Hence a hunter-gatherer mother who already has several children risks losing some of her genetic investment in them if she does not survive until the youngest is at least a teenager. That one cruel fact underlying human female menopause becomes more ominous in the light of another cruel fact: the birth of each child immediately jeopardizes a mother's previous children because of the mother's risk of death in childbirth. In most other animal species, that risk is insignificant. For example, in one study encompassing 401 pregnant female rhesus macaques, only one died in childbirth. For humans in traditional societies, the risk was much higher and increased with age. Even in affluent, twentieth-century Western societies, the risk of dying in childbirth is seven times higher for a mother over the age of forty than for a twenty-year-old mother. But each now child puts the mother's life at risk not only because of the immediate risk of death in childbirth but also because of the delayed risk of death related to exhaustion by lactation, carrying a young child, and working harder to feed more mouths.

Yet another cruel fact is that infants of older mothers are themselves increasingly unlikely to survive or be healthy because of age-related increases in the risks of abortion, stillbirth, low fetal weight, and genetic defects. For instance, the risk of a fetus carrying the genetic condition known as Down's syndrome increases with the mother's age, from one in two thousand births for a mother under thirty, one in three hundred for a mother between the ages of thirty-five and thirty-nine, and one in fifty for a forty-three-year-old mother, to the grim odds of one in ten for a mother in her late forties.

Thus, as a woman gets older, she is likely to have accumulated more children; she has also been caring for them longer, so she is putting a bigger investment at risk with each successive pregnancy. But her chances of dying in or after childbirth, and the chances that the fetus or infant will die or be damaged, also increase. In effect, the older mother is taking on more risk for less potential gain. That's one set of factors that would tend to favor human female menopause and that would paradoxically result in a woman ending up with more surviving children by giving birth to fewer children. Natual selection has not programmed menopause into men because of three more cruel facts: men never die in childbirth and rarely die while copulating, and they are less likely than mothers to exhaust themselves caring for infants.

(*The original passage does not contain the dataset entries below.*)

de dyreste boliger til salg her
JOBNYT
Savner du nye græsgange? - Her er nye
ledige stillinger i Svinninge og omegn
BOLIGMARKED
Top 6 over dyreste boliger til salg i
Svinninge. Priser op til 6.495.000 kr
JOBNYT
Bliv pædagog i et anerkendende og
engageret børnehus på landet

A hypothetically nonmenopausal old woman who died in childbirth, or while caring for an infant, would thereby be throwing away even more than her investment in her previous children. That is because a woman's children eventually begin producing children of their own, and those children count as part of the woman's prior investment. Especially in traditional societies, a woman's survival is important not only to her children but also to her grandchildren.